Look at the changes that have taken place — and have taken place smoothly, without crisis. The European Union has just completed a trade deal with Canada; it has ongoing negotiations with the US; it has opened trade negotiations with Australia and New Zealand.The Union is engaging with what we might call the Anglosphere, which is a natural market for you in Britain.You can expect to benefit from this more than other member states.
You'll no doubt be asking yourselves how well British agriculture would do outside the European Union, just as you did in 1973 and 1975. I have heard talk of Norwegian or Swiss models for Britain. Interesting. Even on a generous estimate of how much public money flows into British agriculture, Swiss and Norwegian farmers get significantly more.
I will leave you with some further questions relating to a potential Brexit:How would Britain with a population of 60 million fare in negotiating with countries like China, with a population 1.3 billion? In the EU it punches at a weight of 500 million, almost twice the size of the US. It could take the UK years to negotiate deals with Korea, Canada and so on – deals the EU has already successfully negotiated.
The CAP is a legally binding contract between the EU and farmers up to 2020, under the Multiannual Financial Framework.The CAP heading cannot be cut by the Commission or any Government during this period.However, outside the EU, agricultural spending would be subject to the same annual review by the British Treasury as any other Department – can farmers compete with doctors, nurses and schools in such a review?This is especially relevant in light of the fact that the DEFRA budget is already down a third since 2010, whilst other Departments such as Health, Education, Defence and Overseas Aid are ring-fenced from cuts.

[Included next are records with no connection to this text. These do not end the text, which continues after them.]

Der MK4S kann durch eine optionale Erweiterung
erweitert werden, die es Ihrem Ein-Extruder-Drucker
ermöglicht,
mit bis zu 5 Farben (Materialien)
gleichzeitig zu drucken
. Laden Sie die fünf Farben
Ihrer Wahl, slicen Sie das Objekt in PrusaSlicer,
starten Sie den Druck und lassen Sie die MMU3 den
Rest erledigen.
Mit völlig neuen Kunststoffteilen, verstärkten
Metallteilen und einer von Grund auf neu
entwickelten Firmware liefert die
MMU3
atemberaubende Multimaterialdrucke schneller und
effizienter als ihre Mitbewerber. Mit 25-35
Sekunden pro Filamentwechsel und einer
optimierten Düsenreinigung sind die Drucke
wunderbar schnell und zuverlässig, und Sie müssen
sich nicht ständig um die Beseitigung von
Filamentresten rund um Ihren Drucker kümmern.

Outside the EU, Britain would still want access to the Union's internal market. But it comes at a price — ask Switzerland and Norway. Would the British Exchequer be prepared to pay a price that fully guaranteed your access for agricultural products? Would it expect farmers to pay part of the access-fee through higher taxes?

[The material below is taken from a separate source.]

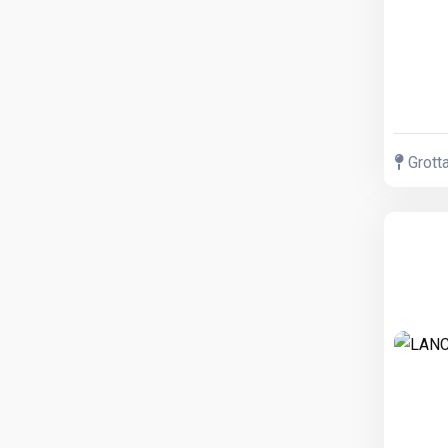
Grotta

You wrestled with similar questions in 1973 and 1975 and made a judgement. I know that you are wrestling with such questions again. I hope you find the answers that will be right for you. For today. And for tomorrow. To encourage you, I leave you with some words by Winston Churchill on Britain's place in Europe:
"To resist vested interests and short-termism … to have the courage to think ahead and be able to project and shape change". "That" he said "is what leadership is about."